§ **PROBLEM DETAILS**
Determine the number of lines in the data that include the word "promoção", and write only that number.

*** Begin section ***

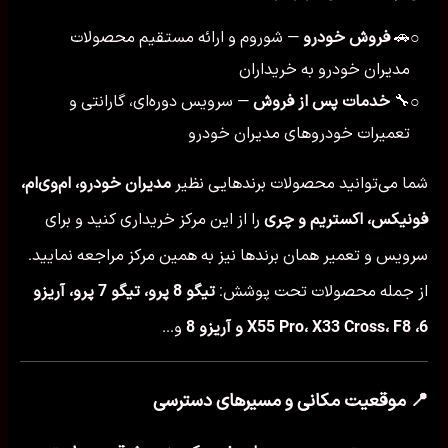
🚗
فروش خودرو
— شوروم و ارائه مستقیم محصولات
○
مدیران خودرو به خریداران
🔧
خدمات پس از فروش
— سرویس دوره‌ای، گارانتی و
○
تعمیرات خودروهای مدیران خودرو
شما می‌توانید محصولات برندهایی نظیر
مدیران خودرو، ام‌وی‌ام،
فونیکس، اکستریم و چری
را از این مرکز خریداری کنید و برای
سرویس و تعمیر همان برندها نیز به همین مرکز مراجعه نمایید.
از جمله محصولات تحت پوشش:
تیگو 8 پرو، تیگو 7 پرو، آریزو
6، X55 Pro، X33 Cross، F8 و آریزو 8
و...
📍 موقعیت مکانی و مسیرهای دسترسی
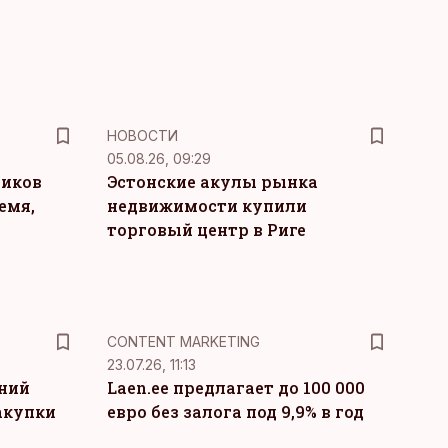
НОВОСТИ
05.08.26, 09:29
ников
Эстонские акулы рынка
емя,
недвижимости купили
торговый центр в Риге
KM
CONTENT MARKETING
23.07.26, 11:13
тний
Laen.ee предлагает до 100 000
акупки
евро без залога под 9,9% в год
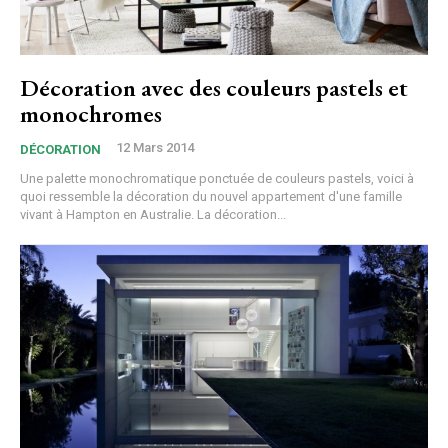
Décoration avec des couleurs pastels et
monochromes
12 Mars 2014
DÉCORATION
Une palette monochromatique ponctuée de couleurs pastels, voici à
quoi ressemble la décoration du nouvel appartement d'une famille
vivant à Hampton en Australie. La décoration...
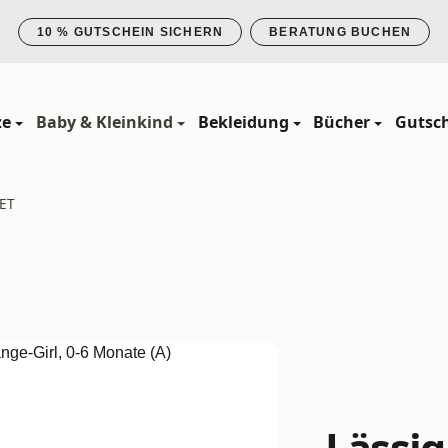
10 % GUTSCHEIN SICHERN
BERATUNG BUCHEN
ze
Baby & Kleinkind
Bekleidung
Bücher
Gutsc
SET
Lässig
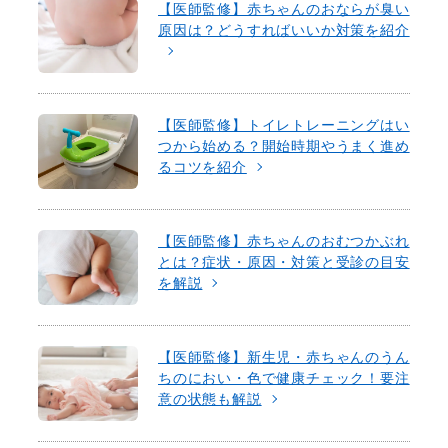
【医師監修】赤ちゃんのおならが臭い
原因は？どうすればいいか対策を紹介
【医師監修】トイレトレーニングはい
つから始める？開始時期やうまく進め
るコツを紹介
【医師監修】赤ちゃんのおむつかぶれ
とは？症状・原因・対策と受診の目安
を解説
【医師監修】新生児・赤ちゃんのうん
ちのにおい・色で健康チェック！要注
意の状態も解説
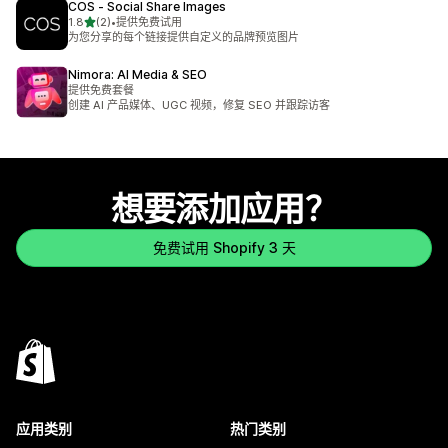
COS ‑ Social Share Images
星（满分 5 星）
1.8
(2)
•
提供免费试用
总共 2 条评论
为您分享的每个链接提供自定义的品牌预览图片
Nimora: AI Media & SEO
提供免费套餐
创建 AI 产品媒体、UGC 视频，修复 SEO 并跟踪访客
想要添加应用？
免费试用 Shopify 3 天
应用类别
热门类别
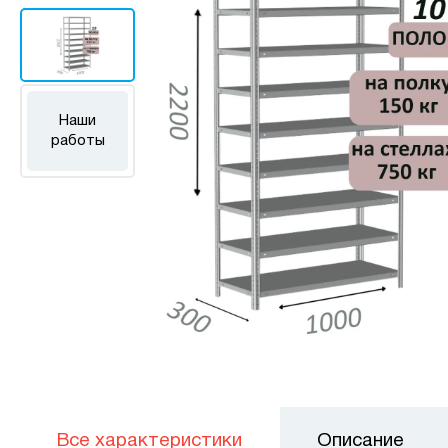
Наши
работы
Все характеристики
Описание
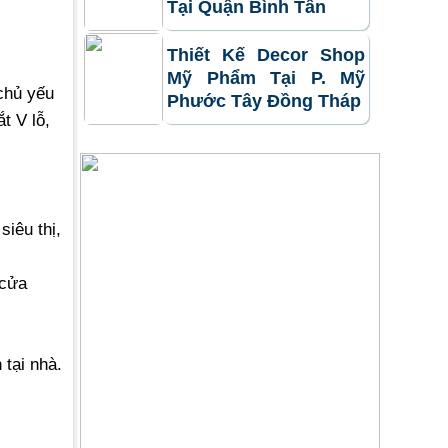
Tại Quận Bình Tân
Thiết Kế Decor Shop
Mỹ Phẩm Tại P. Mỹ
 chủ yếu
Phước Tây Đồng Tháp
t V lỗ,
siêu thị,
 cửa
tại nhà.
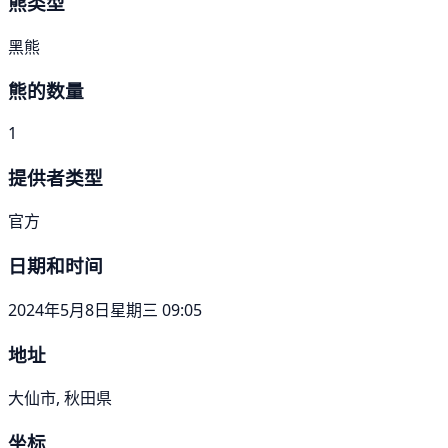
熊类型
黑熊
熊的数量
1
提供者类型
官方
日期和时间
2024年5月8日星期三 09:05
地址
大仙市, 秋田県
坐标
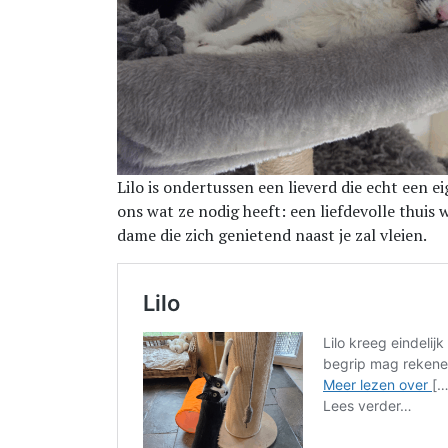
Lilo is ondertussen een lieverd die echt een ei
ons wat ze nodig heeft: een liefdevolle thuis 
dame die zich genietend naast je zal vleien.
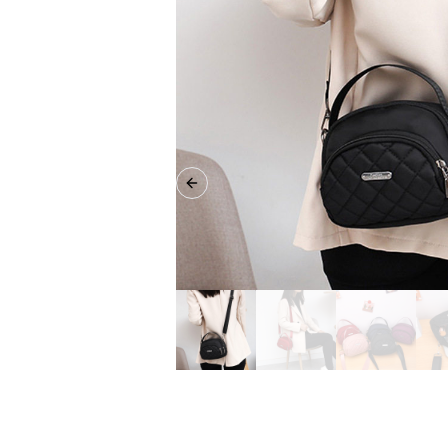
Previous slide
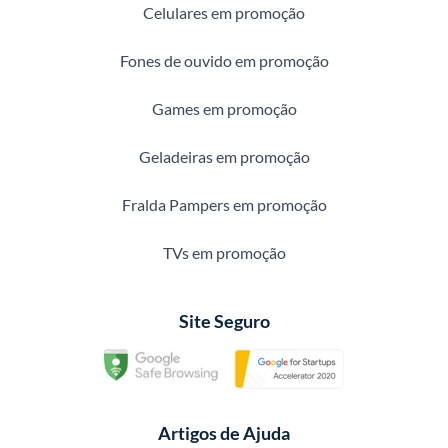
Celulares em promoção
Fones de ouvido em promoção
Games em promoção
Geladeiras em promoção
Fralda Pampers em promoção
TVs em promoção
Site Seguro
Artigos de Ajuda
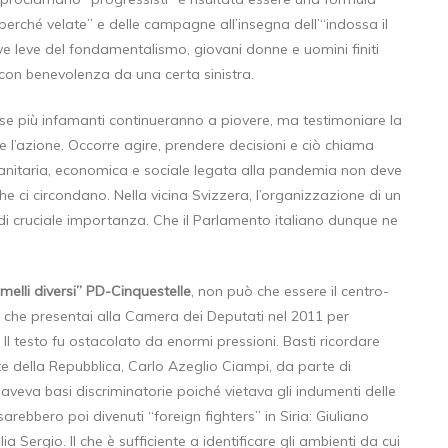
 perché velate” e delle campagne all’insegna dell’“indossa il
ove leve del fondamentalismo, giovani donne e uomini finiti
i con benevolenza da una certa sinistra.
e più infamanti continueranno a piovere, ma testimoniare la
ne l’azione. Occorre agire, prendere decisioni e ciò chiama
 sanitaria, economica e sociale legata alla pandemia non deve
e ci circondano. Nella vicina Svizzera, l’organizzazione di un
i cruciale importanza. Che il Parlamento italiano dunque ne
melli diversi” PD-Cinquestelle
, non può che essere il centro-
e che presentai alla Camera dei Deputati nel 2011 per
. Il testo fu ostacolato da enormi pressioni. Basti ricordare
ente della Repubblica, Carlo Azeglio Ciampi, da parte di
ge aveva basi discriminatorie poiché vietava gli indumenti delle
rebbero poi divenuti “foreign fighters” in Siria: Giuliano
 Sergio. Il che è sufficiente a identificare gli ambienti da cui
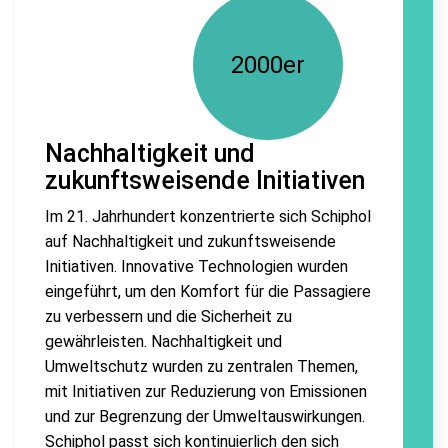
2000er
Nachhaltigkeit und
zukunftsweisende Initiativen
Im 21. Jahrhundert konzentrierte sich Schiphol
auf Nachhaltigkeit und zukunftsweisende
Initiativen. Innovative Technologien wurden
eingeführt, um den Komfort für die Passagiere
zu verbessern und die Sicherheit zu
gewährleisten. Nachhaltigkeit und
Umweltschutz wurden zu zentralen Themen,
mit Initiativen zur Reduzierung von Emissionen
und zur Begrenzung der Umweltauswirkungen.
Schiphol passt sich kontinuierlich den sich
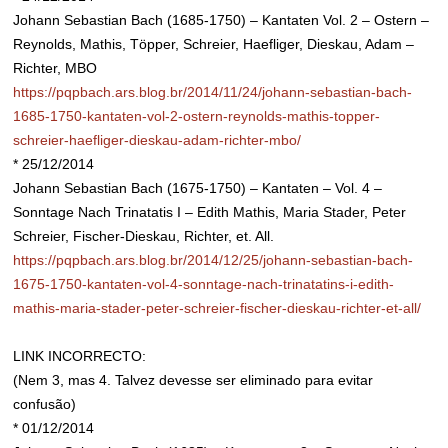
Johann Sebastian Bach (1685-1750) – Kantaten Vol. 2 – Ostern –
Reynolds, Mathis, Töpper, Schreier, Haefliger, Dieskau, Adam –
Richter, MBO
https://pqpbach.ars.blog.br/2014/11/24/johann-sebastian-bach-
1685-1750-kantaten-vol-2-ostern-reynolds-mathis-topper-
schreier-haefliger-dieskau-adam-richter-mbo/
* 25/12/2014
Johann Sebastian Bach (1675-1750) – Kantaten – Vol. 4 –
Sonntage Nach Trinatatis I – Edith Mathis, Maria Stader, Peter
Schreier, Fischer-Dieskau, Richter, et. All.
https://pqpbach.ars.blog.br/2014/12/25/johann-sebastian-bach-
1675-1750-kantaten-vol-4-sonntage-nach-trinatatins-i-edith-
mathis-maria-stader-peter-schreier-fischer-dieskau-richter-et-all/
LINK INCORRECTO:
(Nem 3, mas 4. Talvez devesse ser eliminado para evitar
confusão)
* 01/12/2014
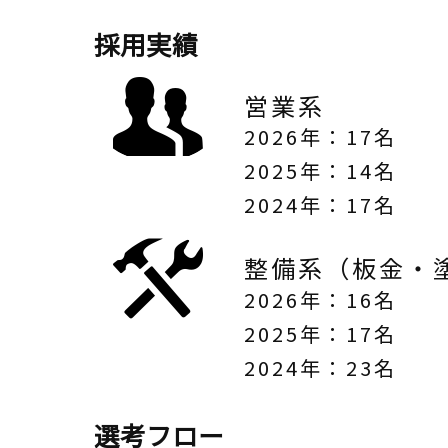
採用実績
営業系
2026年：17名
2025年：14名
2024年：17名
整備系（板金・
2026年：16名
2025年：17名
2024年：23名
選考フロー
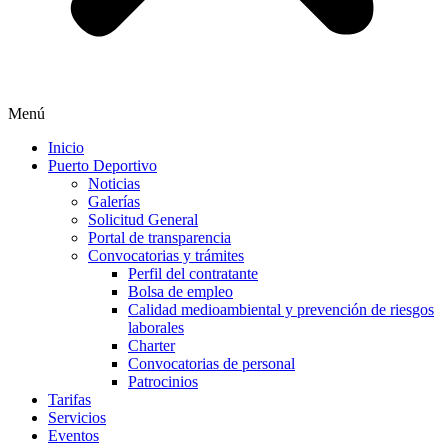
Menú
Inicio
Puerto Deportivo
Noticias
Galerías
Solicitud General
Portal de transparencia
Convocatorias y trámites
Perfil del contratante
Bolsa de empleo
Calidad medioambiental y prevención de riesgos
laborales
Charter
Convocatorias de personal
Patrocinios
Tarifas
Servicios
Eventos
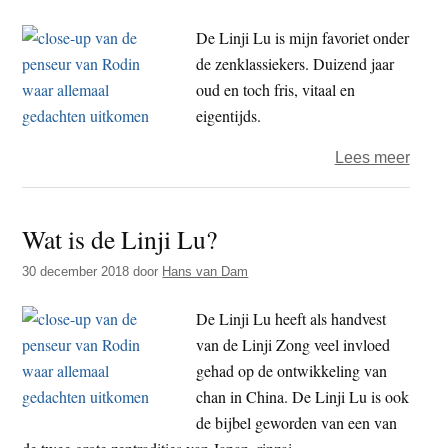
nerg
heen
De Linji Lu is mijn favoriet onder
de zenklassiekers. Duizend jaar
oud en toch fris, vitaal en
eigentijds.
over
Lees meer
Waar
je
Wat is de Linji Lu?
de
Linji
30 december 2018
door
Hans van Dam
Lu
gele
De Linji Lu heeft als handvest
moet
van de Linji Zong veel invloed
hebb
gehad op de ontwikkeling van
chan in China. De Linji Lu is ook
de bijbel geworden van een van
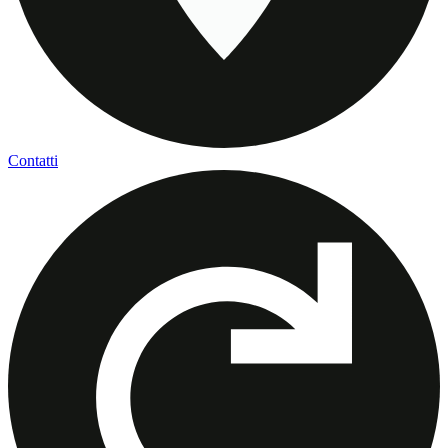
Contatti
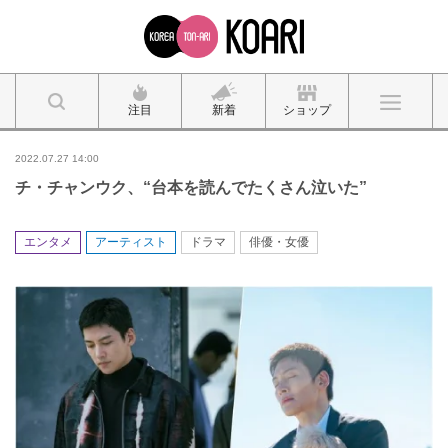
注目
新着
ショップ
2022.07.27 14:00
チ・チャンウク、“台本を読んでたくさん泣いた”
エンタメ
アーティスト
ドラマ
俳優・女優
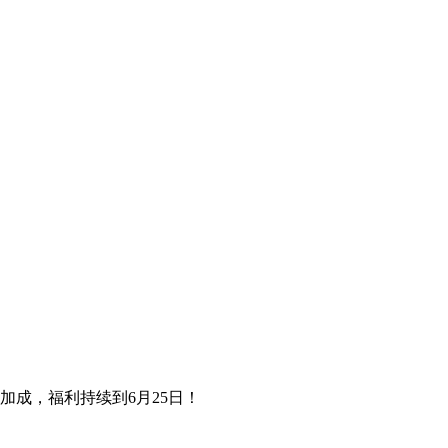
金币加成，福利持续到6月25日！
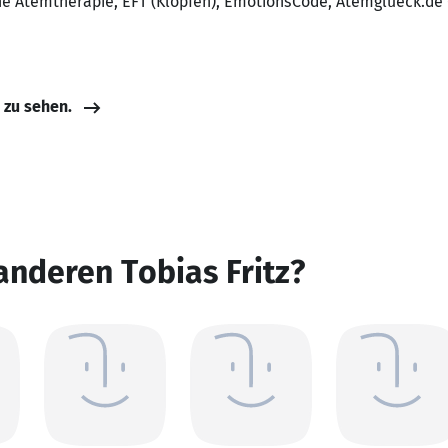
che Atemtherapie, EFT (Klopfen), EmotionsCode, Atemglueck.de
e zu sehen.
anderen Tobias Fritz?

*** End section ***

§ **SOLUTION FOR THIS PROBLEM**
6